Responding to data breach

Healthcare organisations need to be prepared for both cyber and traditional threats to the security of the personal health information they hold.

FactsheetsPrivacy & confidentiality
Author: Avant Media
24 / 04 / 2018

Even a single breach of patient privacy has the potential to cause serious harm and may be notifiable under the mandatory data breach notification scheme. Being prepared to identify and respond to a breach quickly can help to protect your patients’ confidential information and maintain your practice’s reputation in the event that a breach occurs at your practice.

Discovering a data breach

Unfortunately, many organisations only become aware of a security compromise when notified by a third party, before it has been detected by the organisation itself. This puts the organisation immediately on the back foot in responding to a breach.

If your practice does suffer a data breach, ideally you want to discover it early and be able to respond promptly. Training and having systems such as security scans and audits to proactively detect any breaches are effective ways of ensuring you are prepared and have time to respond.

Responding to a data breach

We recommend that you have a data breach policy and response plan in place so you can respond quickly (within 24 hours) if a data breach occurs. You should test and review your data breach response plan regularly.

The Office of the Australian Information Commissioner (OAIC) has a guide to managing data breaches which includes a checklist to determine whether your response plan addresses relevant issues.

The OAIC guide suggests responding to a data breach broadly involves four steps. In practice, there are some additional steps which may be appropriate:

  • contain the breach and make a preliminary assessment
  • evaluate the breach, risk of harm and possibility of remediation
  • notify as necessary
  • consider other responses
  • restore trust and manage any reputational damage
  • evaluate your response and consider actions to prevent future breaches.

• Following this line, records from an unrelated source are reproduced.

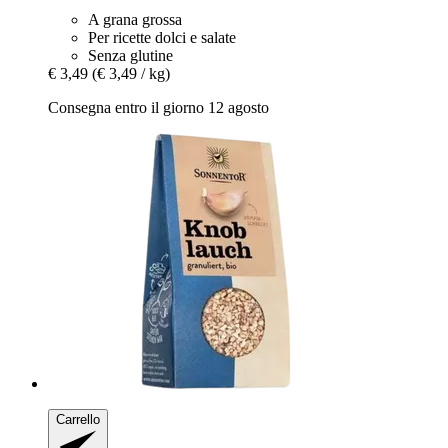
A grana grossa
Per ricette dolci e salate
Senza glutine
€ 3,49
(€ 3,49 / kg)
Consegna entro il giorno 12 agosto
Carrello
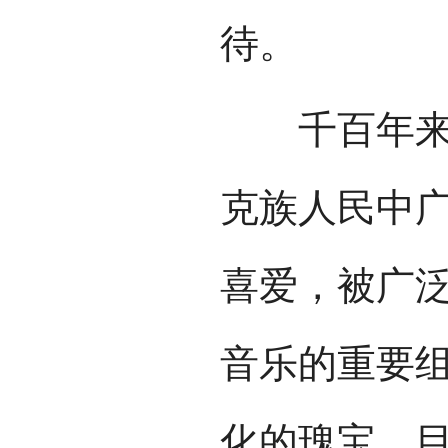
待。
千百年来，
克族人民中
喜爱，被广
音乐的重要
化的瑰宝。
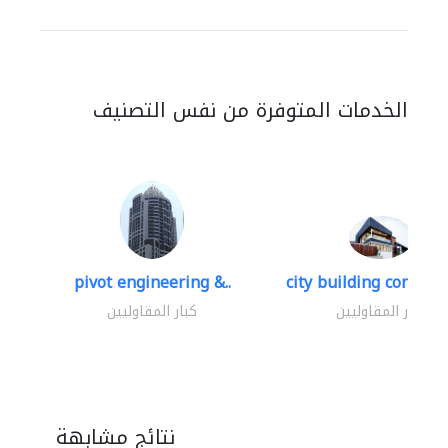
الخدمات المتوفرة من نفس التصنيف
pivot engineering &..
city building contracti
كبار المقاوليين
كبار المقاوليين
نتائج مشابهة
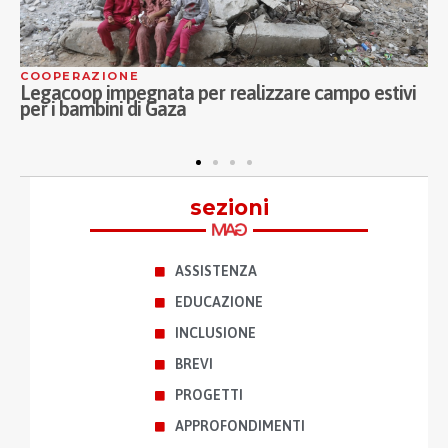
COOPERAZIONE
A
Legacoop impegnata per realizzare campo estivi
C
per i bambini di Gaza
M
a
sezioni
ASSISTENZA
EDUCAZIONE
INCLUSIONE
BREVI
PROGETTI
APPROFONDIMENTI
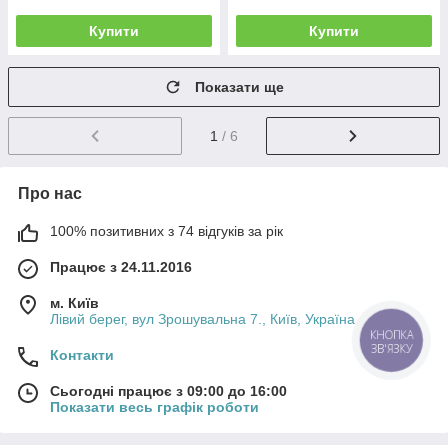
Купити
Купити
Показати ще
1
/ 6
Про нас
100% позитивних з 74 відгуків за рік
Працює з 24.11.2016
м. Київ
Лівий берег, вул Зрошувальна 7., Київ, Україна
КНОПКА
ЗВ'ЯЗКУ
Контакти
Сьогодні працює з 09:00 до 16:00
Показати весь графік роботи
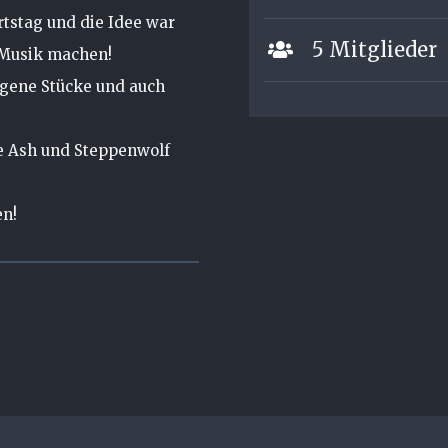
rtstag und die Idee war
5 Mitglieder
 Musik machen!
igene Stücke und auch
ne Ash und Steppenwolf
en!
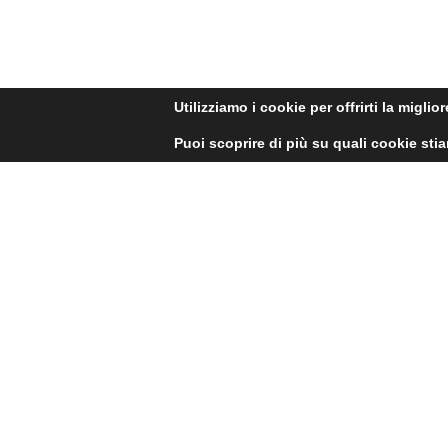
Utilizziamo i cookie per offrirti la migli
Puoi scoprire di più su quali cookie sti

The process is not necessarily linear and the steps do not necessarily occur in order. For example containing a breach may mean notifying those affected immediately, depending on the potential risk.

1. Contain the breach

Take steps to contain the breach where possible. This might include shutting down your system (in the case of malware or hacking), taking steps to retrieve a portable device that has been left somewhere, or de-activating a staff member’s authority to access the system.

2. Evaluate the breach and risk of harm

If you suspect there has been a breach, you need to assess within 30 days whether or not a ‘notifiable breach’ has occurred.

A breach will be notifiable if:

  • there is unauthorised access to, unauthorised disclosure or loss of personal information held at your practice where unauthorised access or disclosure is likely to occur; and
  • the breach is likely to result in serious harm to one or more individuals; and
  • your practice has been unable to prevent the likely risk of harm with remedial action.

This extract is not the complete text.